Provided information »
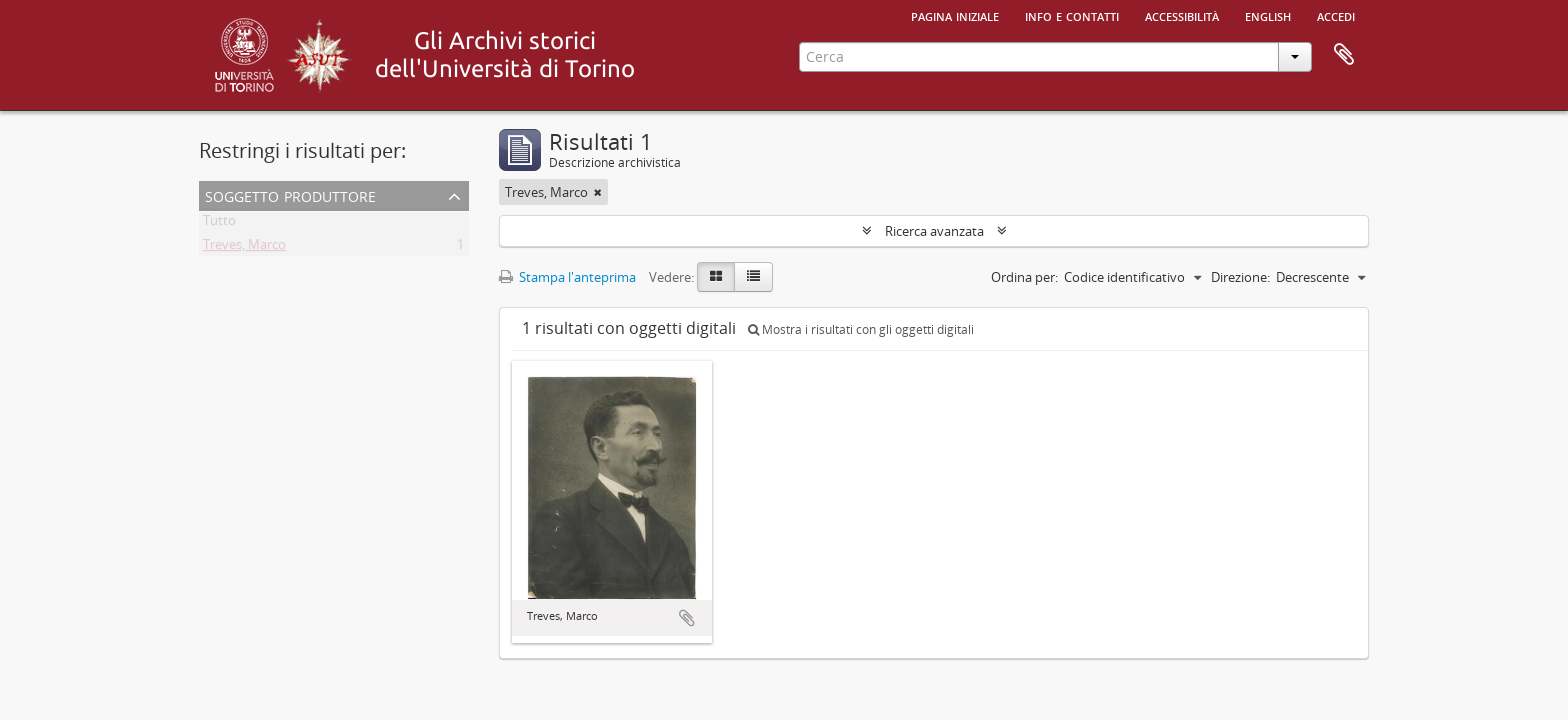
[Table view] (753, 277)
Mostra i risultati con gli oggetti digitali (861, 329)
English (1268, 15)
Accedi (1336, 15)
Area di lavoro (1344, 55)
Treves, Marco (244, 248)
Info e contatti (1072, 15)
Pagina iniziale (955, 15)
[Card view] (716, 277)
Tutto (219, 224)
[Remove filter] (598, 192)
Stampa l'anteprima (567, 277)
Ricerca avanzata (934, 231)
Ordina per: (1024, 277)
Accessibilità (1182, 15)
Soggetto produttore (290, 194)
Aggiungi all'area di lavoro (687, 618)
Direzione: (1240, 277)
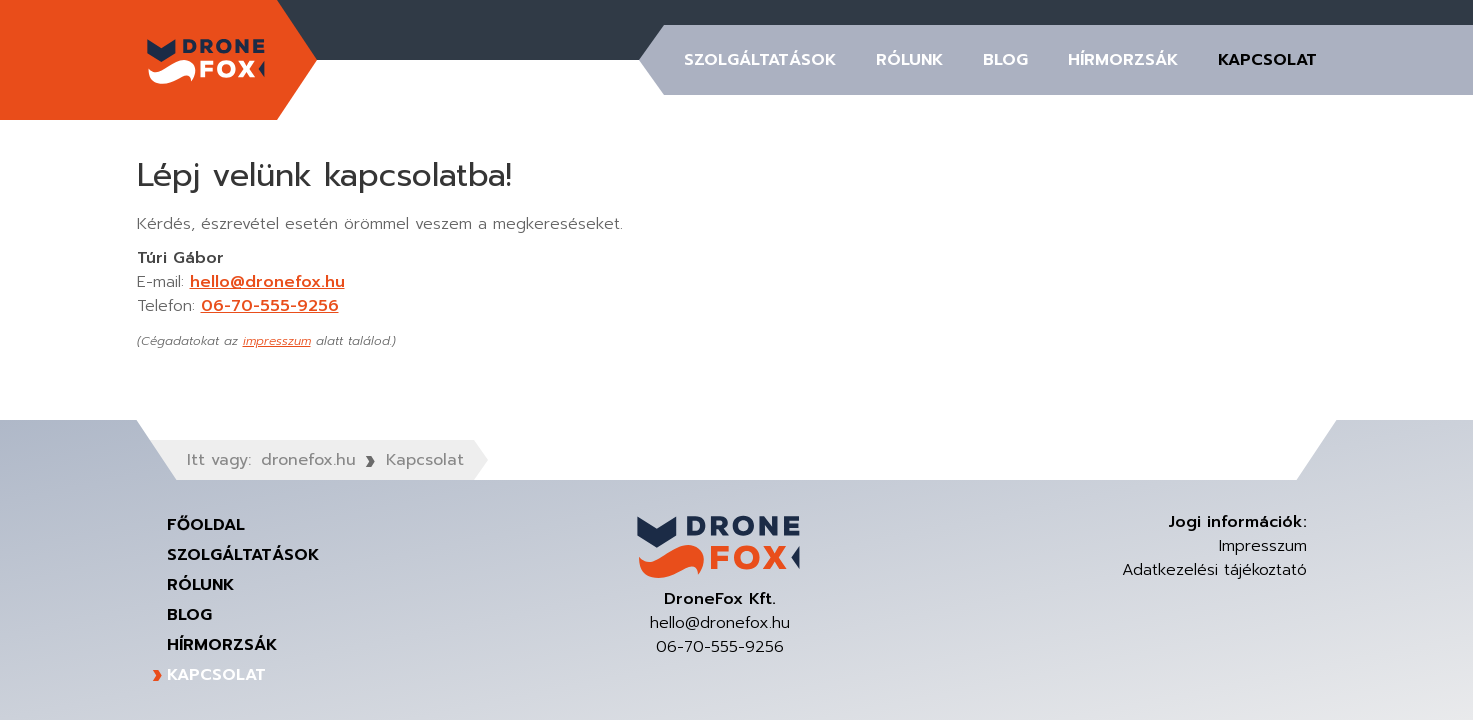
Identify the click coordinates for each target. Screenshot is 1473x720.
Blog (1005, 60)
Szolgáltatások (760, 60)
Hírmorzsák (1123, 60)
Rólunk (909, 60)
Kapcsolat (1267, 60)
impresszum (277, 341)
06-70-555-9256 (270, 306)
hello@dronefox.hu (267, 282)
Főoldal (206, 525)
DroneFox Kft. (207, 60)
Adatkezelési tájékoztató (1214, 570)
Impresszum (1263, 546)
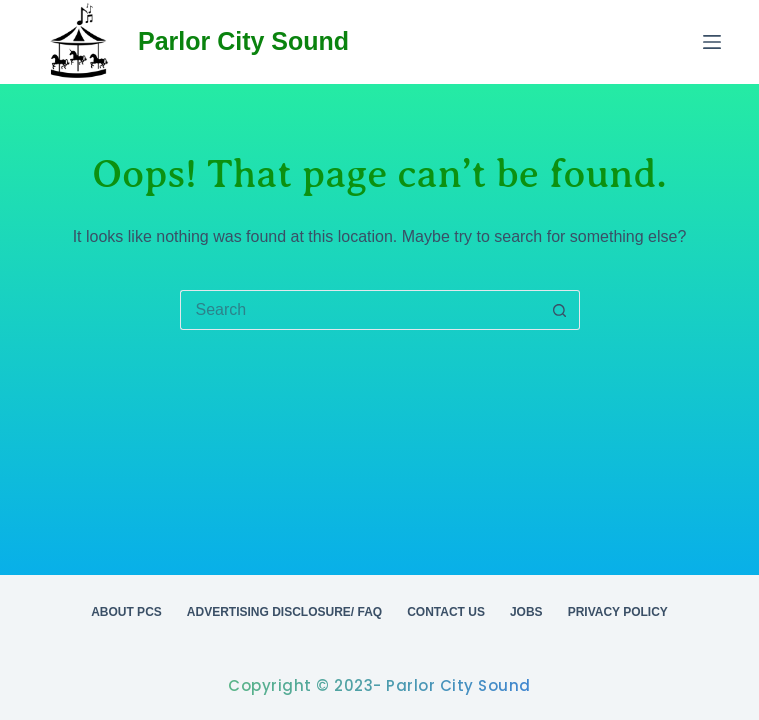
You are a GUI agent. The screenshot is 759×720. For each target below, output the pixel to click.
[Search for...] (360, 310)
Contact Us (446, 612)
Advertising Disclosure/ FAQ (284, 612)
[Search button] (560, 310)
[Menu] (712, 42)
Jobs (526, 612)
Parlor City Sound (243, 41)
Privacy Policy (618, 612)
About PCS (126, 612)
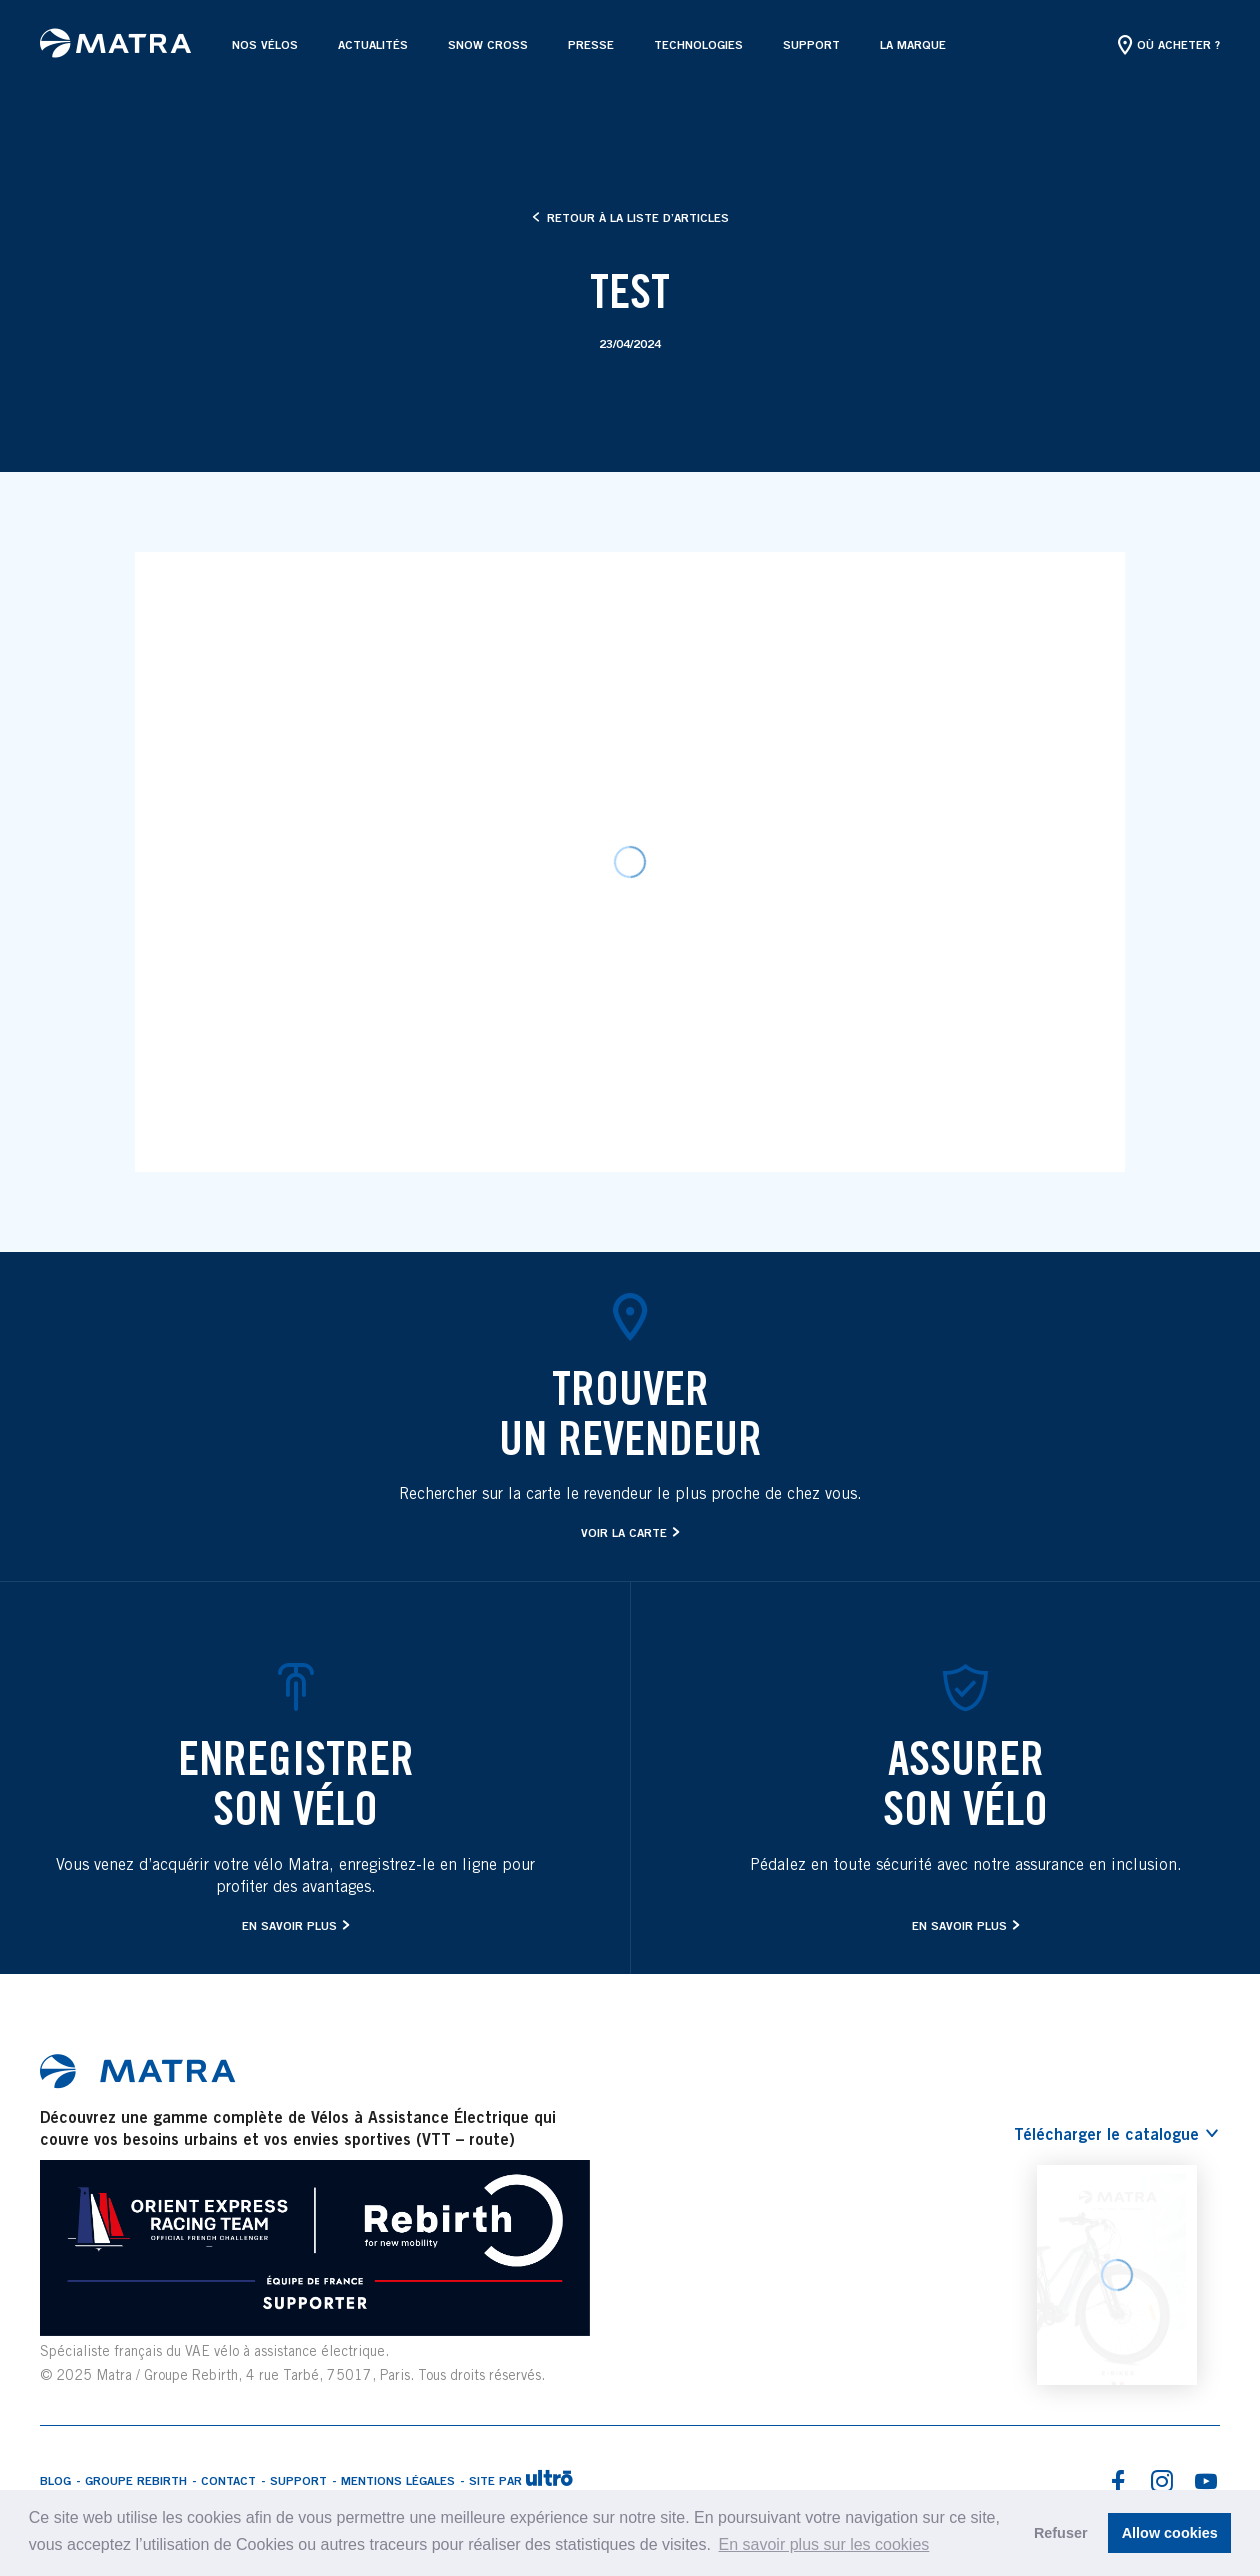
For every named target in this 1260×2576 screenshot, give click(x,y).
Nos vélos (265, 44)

Problem requirements » Only the lines from the one containing "Ricerca avanzata (934, 231)" through the final line of the records should be retyped, exactly, with every picture omitted.

Answer box »
Ricerca avanzata (934, 231)
Ordina per: (1024, 277)
Accessibilità (1182, 15)
Soggetto produttore (290, 194)
Aggiungi all'area di lavoro (687, 618)
Direzione: (1240, 277)
Identify the click coordinates for each target. Screenshot is 1473x720.
Blog (1005, 60)
Szolgáltatások (760, 60)
Hírmorzsák (1123, 60)
Rólunk (909, 60)
Kapcsolat (1267, 60)
impresszum (277, 341)
06-70-555-9256 (270, 306)
hello@dronefox.hu (267, 282)
Főoldal (206, 525)
DroneFox Kft. (207, 60)
Adatkezelési tájékoztató (1214, 570)
Impresszum (1263, 546)
You are a GUI agent. The screenshot is 759×720. For each target below, output the pixel to click.
[Search for...] (360, 310)
Contact Us (446, 612)
Advertising Disclosure/ FAQ (284, 612)
[Search button] (560, 310)
[Menu] (712, 42)
Jobs (526, 612)
Parlor City Sound (243, 41)
Privacy Policy (618, 612)
About PCS (126, 612)
For every named target in this 1260×2576 screenshot, give click(x,y).
Nos vélos (265, 44)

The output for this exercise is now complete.